- Reference
- Bot.Zeit. 52 (1845)
- Conservation Code
- Not threatened
- Naturalised Status
- Native to Western Australia
- Name Status
- Current
Scientific Description
Habit and structure. Thallus medium to dark brown, 20–100 cm long, with stipes 1–4(–7) cm long, terete, simple, 2–4 mm in diameter, relatively smooth, bearing apically 1–4 primary branches. Holdfast discoid-conical, 5–20 mm across, with a single stipe; epilithic. Primary branches 10–50(–90) cm long, with robust, triquetrous, axes bearing tristichously arranged laterals below, and much branched laterals above. Laterals (lower) basally retroflex, simple, 4–10(–25) cm long, 0.5–1.5(–2) cm broad, costate, more or less flat and smooth with entire margins, rarely with age becoming slightly to moderately spinous; intermediate laterals 2–10 mm broad, margins entire to incised; upper laterals grading, often abruptly (especially on older branches) from lower laterals, 1–3 cm long and much branched above with compressed to terete, filiform, branches 0.3–1 mm broad, usually lost as the branch ages. Vesicles usually abundant on upper laterals, petiolate, subspherical, 5–10 mm in diameter, mucronate or with a terminal leaflet (to 1.5 cm long).
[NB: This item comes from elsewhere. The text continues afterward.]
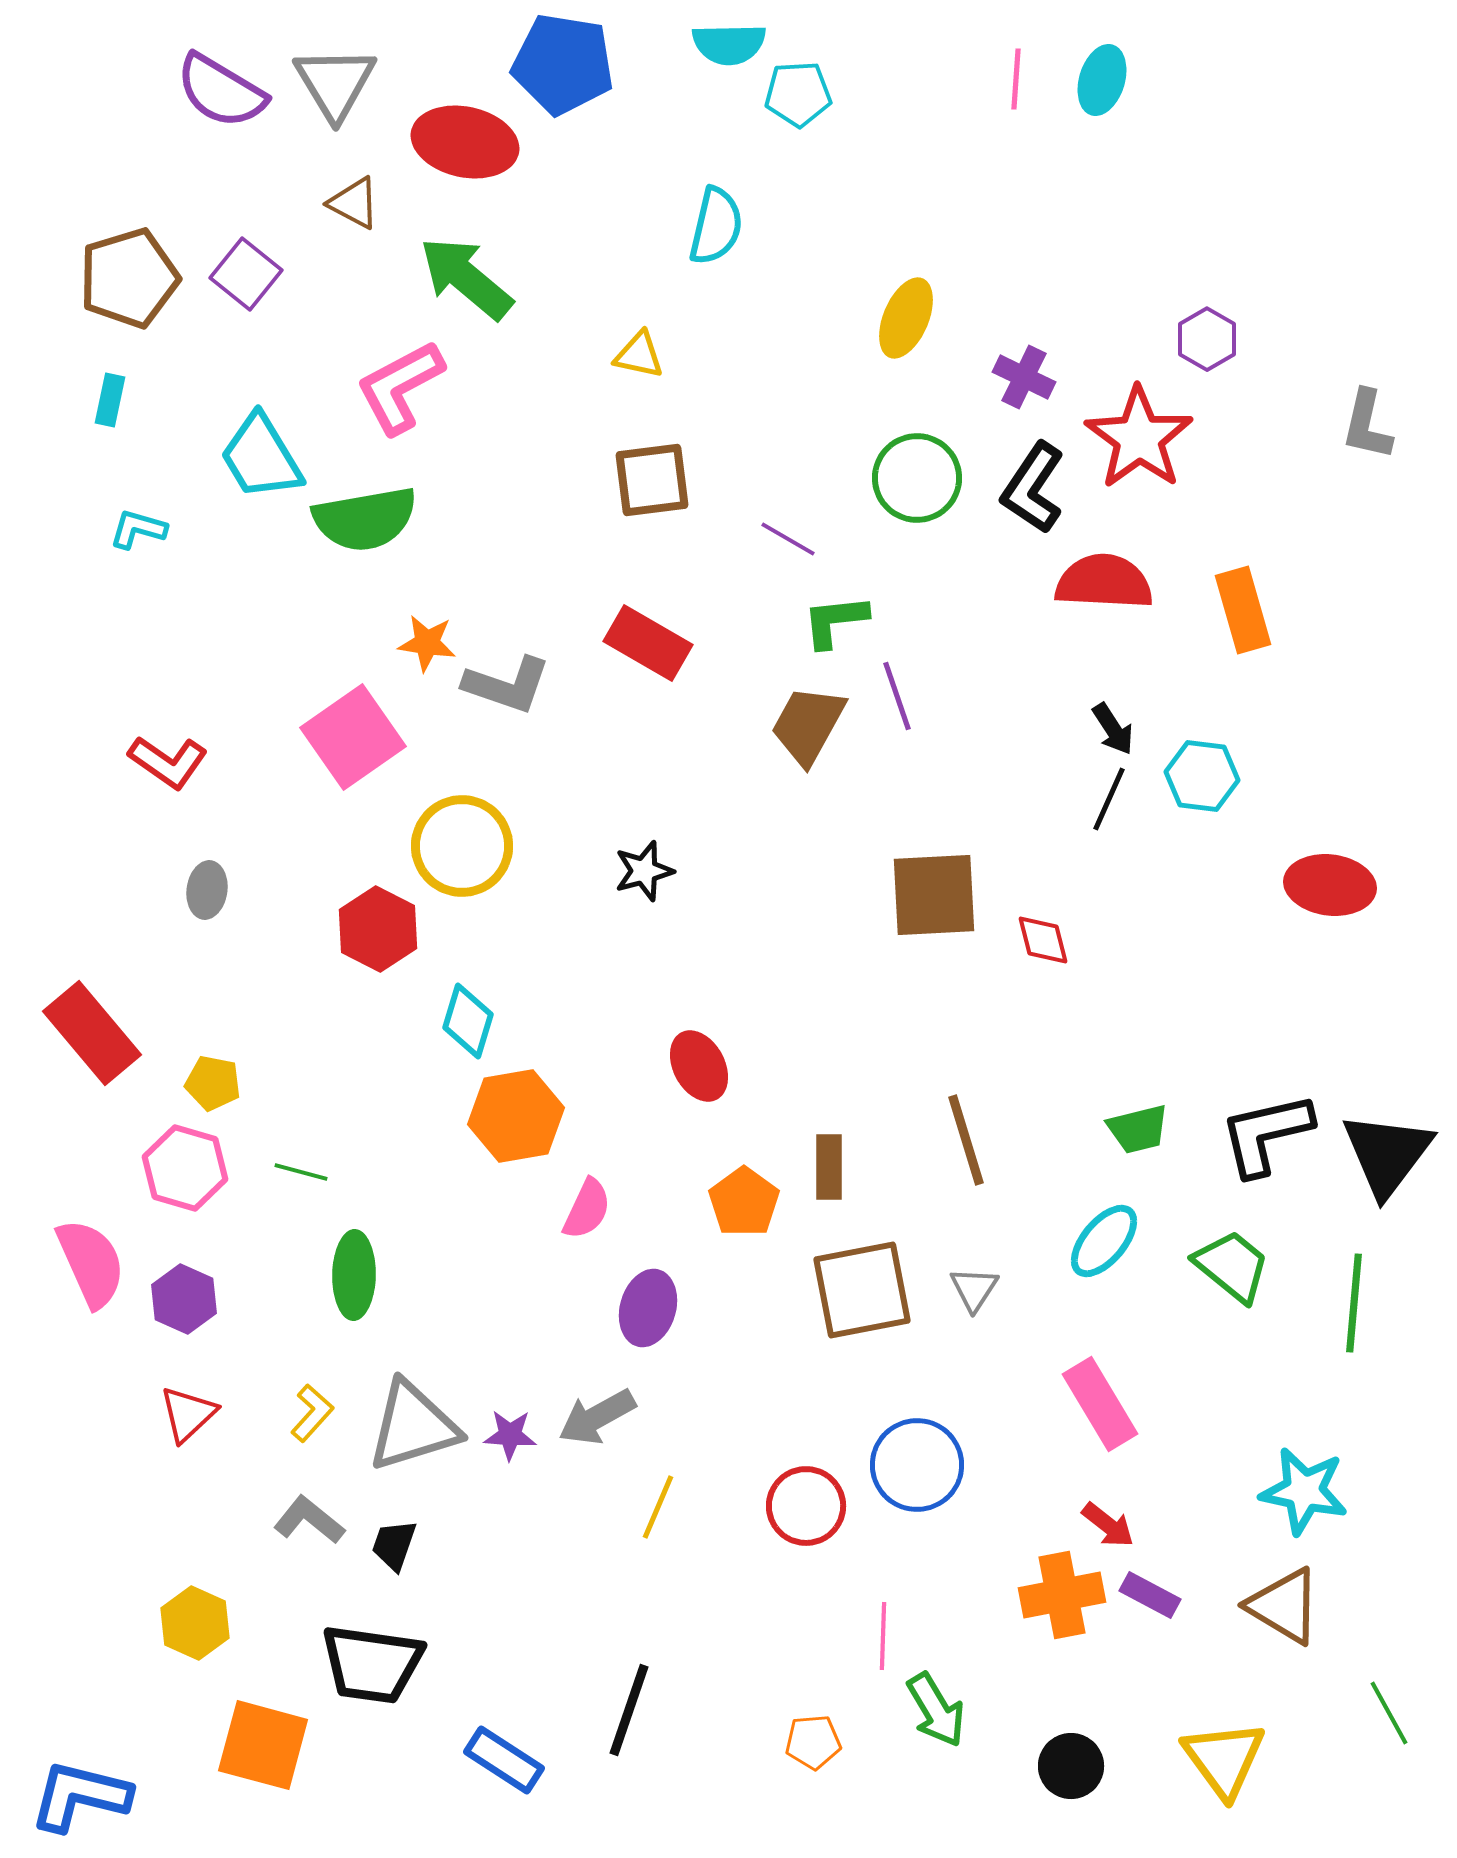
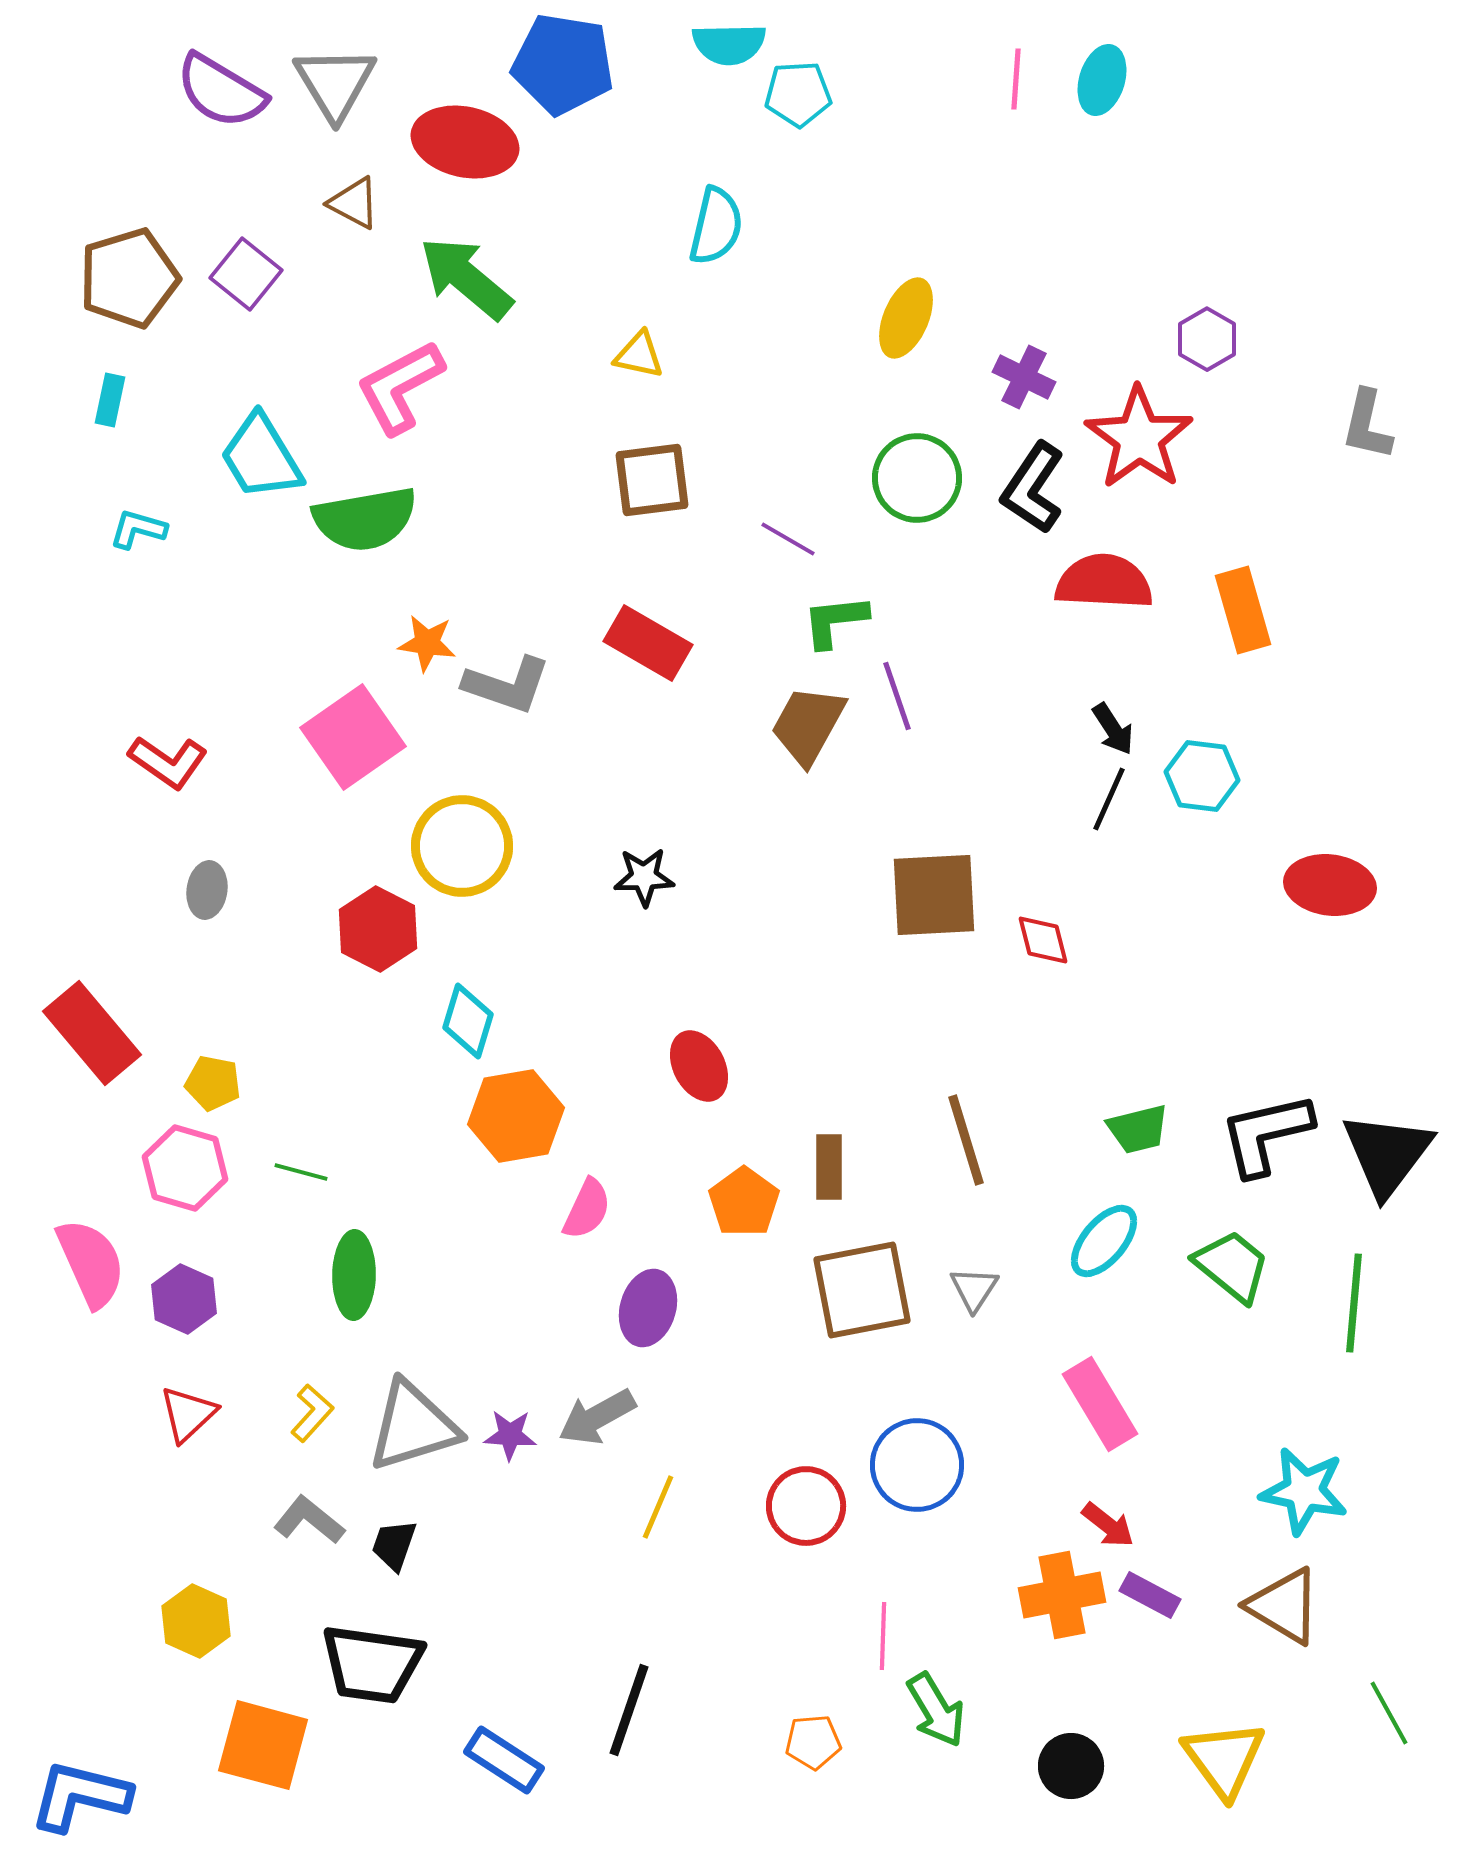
black star at (644, 871): moved 6 px down; rotated 14 degrees clockwise
yellow hexagon at (195, 1623): moved 1 px right, 2 px up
Reproduction. Thalli monoecious. Receptacles bisexual or unisexual, in dense racemose clusters on upper, subterete, laterals, each 1–2.5(–4) mm long and 300–900 µmbroad, petiolate, simple or occasionally with a branch and often bearing 1(–2) sterile, lateral awns, terete and short-lanceolate or occasionally slightly compressed above, smooth when young, slightly verrucose when older, usually without spines but eastern plants often with one or two spines on the upper part, with scattered ostioles. Conceptacles usually unisexual, occasionally bisexual; oogonia sessile, ovoid, 150–250 µmlong and 110–140 µm in diameter, few per conceptacle; antheridia sessile or on short branched paraphyses, ovoid, 14–20 µmlong and 10–14 µm in diameter.
Distribution.From the Houtman Abrolhos Is., W. Aust., around southern Australia and Tas., to Ballina, N.S.W.
Habitat. S. fallax is a common species on southern Australian coasts, in rock pools or the uppermost sublittoral but extending to 48 m deep.
[After Womersley, Mar. Benthic Fl. Southern Australia II: 432–434 (1987)]
Distribution
- IBRA Regions
- Esperance Plains, Swan Coastal Plain, Warren.
- IBRA Subregions
- Fitzgerald, Perth, Recherche, Warren.
- IMCRA Regions
- Abrolhos Islands, Central West Coast, Leeuwin-Naturaliste, WA South Coast.
- Local Government Areas (LGAs)
- Albany, Augusta Margaret River, Busselton, Cambridge, Cockburn, Cottesloe, Dandaragan, Esperance, Greater Geraldton, Jerramungup, Rockingham.